Reuters’ Layoff Maybe the Right Choice to Revive Its Shaky Revenue

Thomson Reuters Corp has announced that the company will be downsized by the year 2020, which may have saved the company from facing loss in its revenue.

The announcement from Thomson Reuters Corp (TRI) was made earlier this week that the company will be downsizing in the next two years. The layoff is one of the greatest fear for all employees in the firm. There will definitely be a cut, but not knowing which list your name has been put on will drive you crazy at some point.


Thomson Reuters Corp said that it will cut its workforce by 12% in the next two years, axing 3,200 jobs, as part of a plan to streamline the business and reduce costs. The news came after the company completed the sale of a 55% stake in its Financial & Risk unit to private equity firm Blackstone Group LP. Moreover, the reduction of offices around the world by 30% to 133 locations by 2020 will be made as well.

Thomson Reuters aims to grow annual sales by 3.5% to 4.5% by 2020, excluding the impact of any acquisitions. Chief Executive Officer Jim Smith said that the plans are to cross-sell more products to existing customers and to attract new customers.
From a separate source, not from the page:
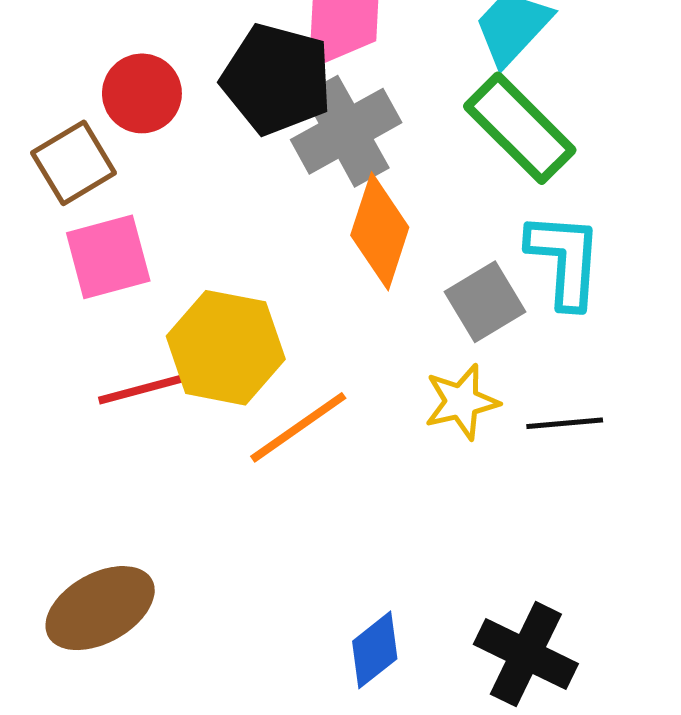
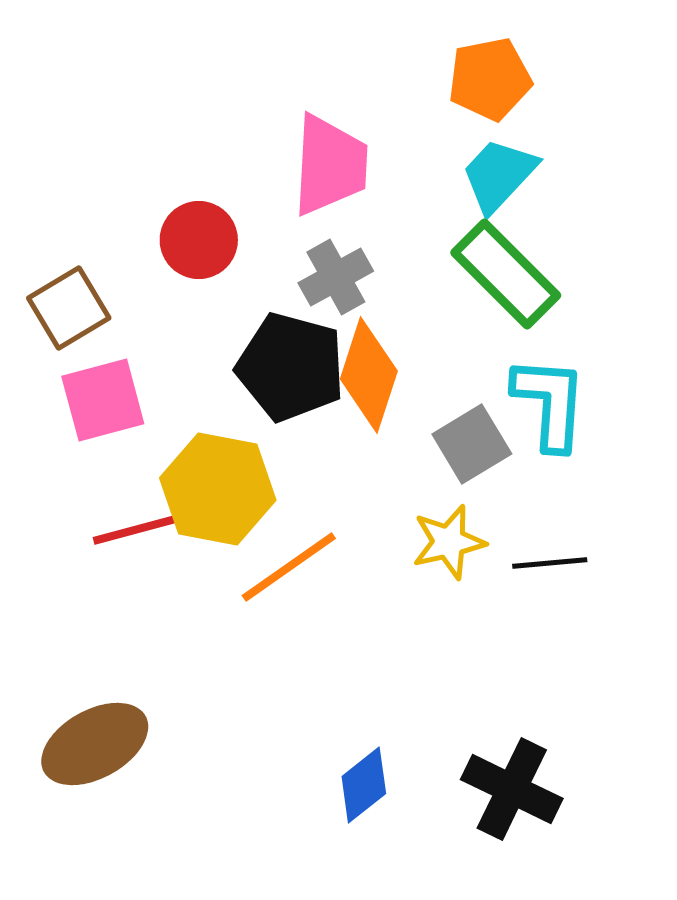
black pentagon: (277, 79) -> (291, 367), moved
red circle: (142, 93) -> (199, 240), moved
gray cross: (346, 131) -> (336, 277), size x0.7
The company will also cut the number of products it sells.

He said, “We’re going to simplify the company in every way that we can, working on sales effectiveness and on ways to make it easier both for our customers to do business with us and for our frontline troops to navigate inside the organization.”
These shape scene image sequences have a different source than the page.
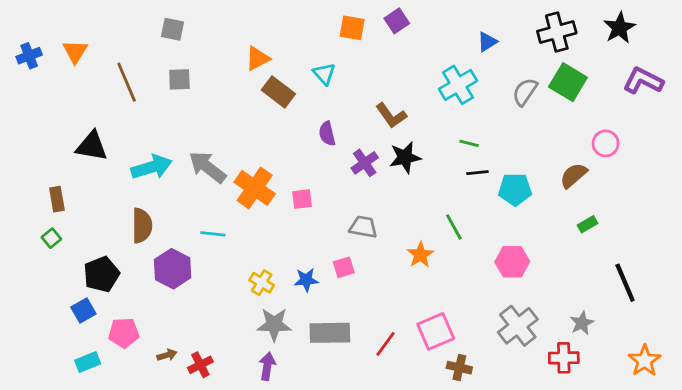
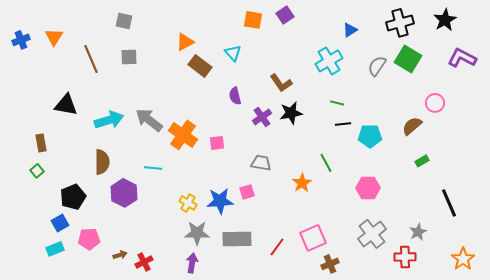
blue star: (306, 280) -> (220, 201), size x1.5
cyan rectangle: (88, 362) -> (55, 249), moved
brown cross: (459, 368) -> (330, 264), turned -36

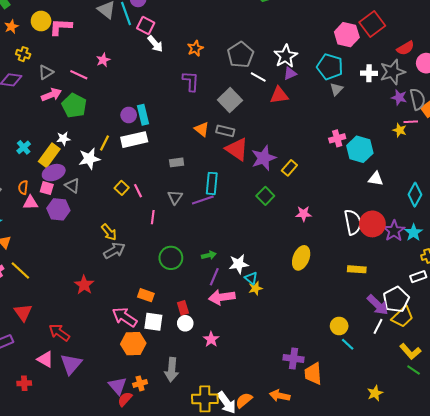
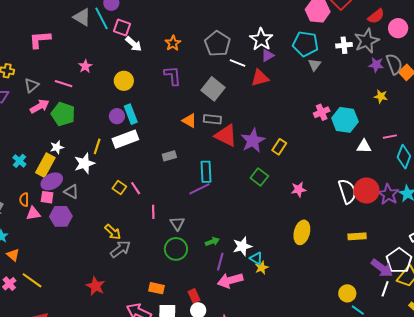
yellow circle: (41, 21) -> (124, 81), moved
pink line: (411, 122) -> (390, 137), moved
gray triangle: (175, 197) -> (177, 224), moved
Following the Blackstone deal, about 43% of Thomson Reuters revenues come from its legal business, with 23% of sales coming from corporate clients and 15% of sales coming from its tax business, while Reuters News accounts for only 6% of sales.


Shares in Thomson Reuters rose as much as 3.7% on Tuesday, hitting an all-time high as investors see that good plans had been laid, while the cost would be reduced.
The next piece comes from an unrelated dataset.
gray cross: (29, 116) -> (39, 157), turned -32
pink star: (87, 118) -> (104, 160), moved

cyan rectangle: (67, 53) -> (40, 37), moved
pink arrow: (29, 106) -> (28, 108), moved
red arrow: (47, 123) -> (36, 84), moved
The layoff had triggered a lot of netizens and possibly Reuters’ employees to comment on the company, but maybe now is the right time for Reuters to restructure…..before it is too late.


Thomson Reuters Corp revenues between 2015-2017 were $11.25 billion, $11.16 billion, $11.33 billion, respectively, while the net income accounted for $1.25 billion, $3.09 billion, $1.39 billion, respectively. The higher revenue on 2016 was due to 2.09 billion extraordinary items.

For the past three years, Thomson Reuters Corp looked just normal, but then came 2018 that made the company start thinking of downsizing.

The revenue in 2018 had decreased dramatically when compared to 2017. In 1Q18, the company booked $1.37 billion, decreased 51.4% from $2.81 billion YoY. In 2Q18, Thomson Reuters earned $1.31 billion, decreased 52.8% from $2.78 billion YoY. In 3Q18, Thomson Reuters’ revenue was $1.29 billion, decreased 53.7% from $2.79 billion YoY.


At the same time, the company also faces a constant decreasing in the number of employees since 2011.

Image from Statista

Whether Thomson Reuters foresees what is coming in the future by its one-year shaky revenue or it has other issues that keep bugging for years on end, downsizing will be happening within two years. When the time comes, we may see Thomson Reuters reaches its high time again.